I got the blues. I got those rich man blues.”

I first heard this catchy little tune on Duluth’s KUMD radio station. I really don’t know if the song was called “Rich Man Blues.” I have no idea who wrote and/or performed the song, or if I even have the words to the chorus correct. What I do remember is that my buddy and I sang this version sometime in the mid-70s while we were building my log cabin in the northern woods of Minnesota. We adopted “Rich Man Blues” as our mantra because it spoke of everything we were not. We also loved to sing the Lamont Cranston version of “Ain’t Nobody Here but Us Chickens”, most likely due to our self-imposed isolation.

Back then, I was neither rich nor wanted to be. Following my discharge from the U.S. Army, I went to live in New York City, the most populated city in America. Before a year was up, I left the country once again and traveled throughout Europe and the Mid-East. I added a couple more years of college to my resume before I made my move to one of the least populated areas in the country: rural Aitkin County, Minnesota.

I guess I was seeking some peace and quiet when my wife and I had made the decision to live off the grid. Pink Floyd sang about becoming “just another brick in the wall.” My stint in the Army Airborne Infantry required discipline and following a rigid set of rules. In hindsight, I realized the rigid training I endured to become a ‘strack trooper’ was the catalyst that made me want to tune in, turn on and drop out of the established order. I never again would I have allowance for a boss man. Yeah, right. How’d that work out, Wick?

By 1975, the last remnants of the 60s were dying a slow death. Free love, make peace, not war and most of the signs of antidisestablishmentarianism that caused Scandinavian Lutheran school girls to ‘go bad’ no longer ruled the day. Note: I finally used what was once called the longest word in Webster’s dictionary!

So that is how I found myself deep in the woods of Northern Minnesota singing the “The Rich Man Blues.” This is not to be confused with C. W. Stoneking’s version of “Rich Man Blues” written and released in 2015. My buddy and I would greet each log-carving day singing our 1975 song about the guy we never wanted to be. I most certainly had found I was at the ideal place for avoiding wealth. There was very little money to be made living off the grid with no electricity or telephone service.
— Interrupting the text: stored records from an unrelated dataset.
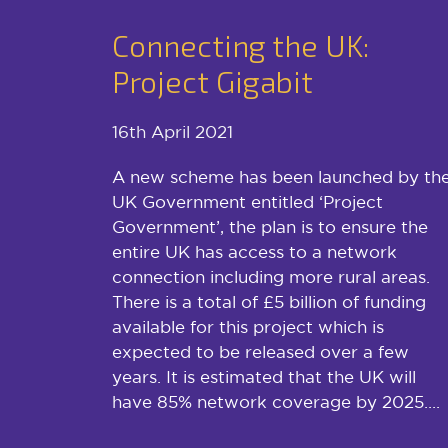
Connecting the UK:
Project Gigabit
16th April 2021
A new scheme has been launched by th
UK Government entitled ‘Project
Government’, the plan is to ensure the
entire UK has access to a network
connection including more rural areas.
There is a total of £5 billion of funding
available for this project which is
expected to be released over a few
years. It is estimated that the UK will
have 85% network coverage by 2025....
Today I can live anywhere and run as many businesses as I want; doing it all from my hand-held smart phone.

Following the log cabin days, I eventually became just another brick in the wall. I also discovered somewhere along the way that a wealthy life style is not necessarily a bad situation to find one’s self in. I believe the song “Rich Man Blues” was simply explaining that everyone can get the blues, no matter the state of their wealth.
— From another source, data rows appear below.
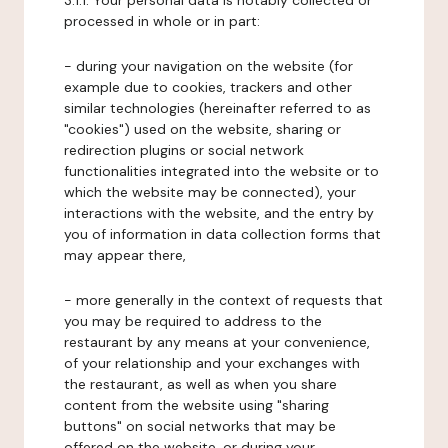
3.1.1. Your personal data is notably collected or
processed in whole or in part:
- during your navigation on the website (for
example due to cookies, trackers and other
similar technologies (hereinafter referred to as
"cookies") used on the website, sharing or
redirection plugins or social network
functionalities integrated into the website or to
which the website may be connected), your
interactions with the website, and the entry by
you of information in data collection forms that
may appear there,
- more generally in the context of requests that
you may be required to address to the
restaurant by any means at your convenience,
of your relationship and your exchanges with
the restaurant, as well as when you share
content from the website using "sharing
buttons" on social networks that may be
offered on the website, or during your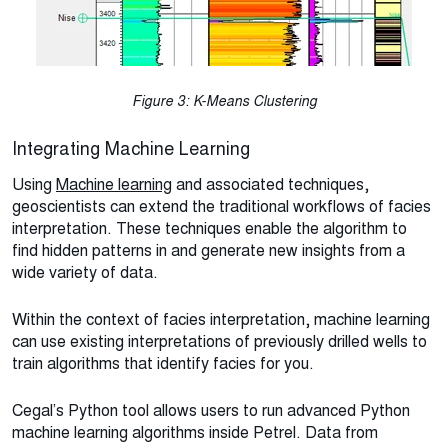
Figure 3: K-Means Clustering
Integrating Machine Learning
Using
Machine learning
and associated techniques,
geoscientists can extend the traditional workflows of facies
interpretation. These techniques enable the algorithm to
find hidden patterns in and generate new insights from a
wide variety of data.
Within the context of facies interpretation, machine learning
can use existing interpretations of previously drilled wells to
train algorithms that identify facies for you.
Cegal’s Python tool allows users to run advanced Python
machine learning algorithms inside Petrel. Data from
My wife and I (mostly her) have made several wise financial choices while travelling down the road of life. I was the guy following my retirement day as one who didn’t know how to start a computer. Soon, however, I was on the road to becoming a tech-savvy business man.
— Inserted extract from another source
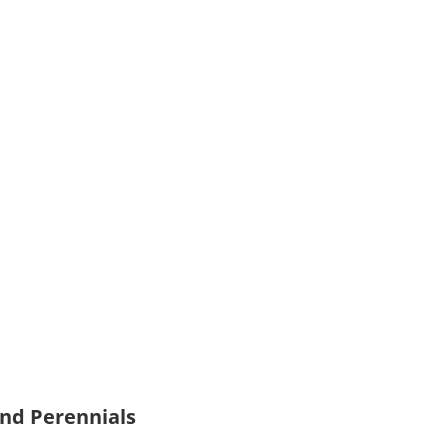
and Perennials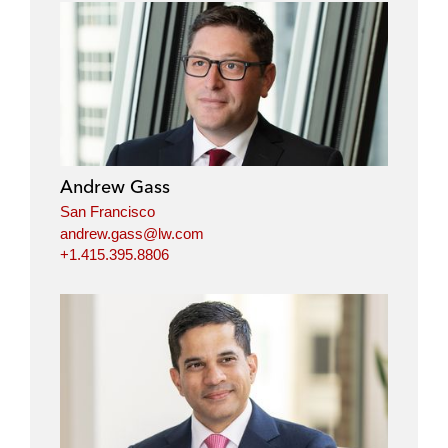
Andrew Gass
San Francisco
andrew.gass@lw.com
+1.415.395.8806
As I get older, I find myself having fun making money by having money. The key is to make the right investments. I have found that the greater the risk, the larger the bounty. I have always been a risk-taker. That’s why I loved jumping out of airplanes even if one was equipped with perfectly adequate landing gear. That’s why I loved rappelling down waterfalls even though there was a perfectly good set of stairs that led to the bottom. And that’s why I love making a bit of money, coin by coin. Wealth isn’t so bad because the fun is in the journey getting there: bit by bit.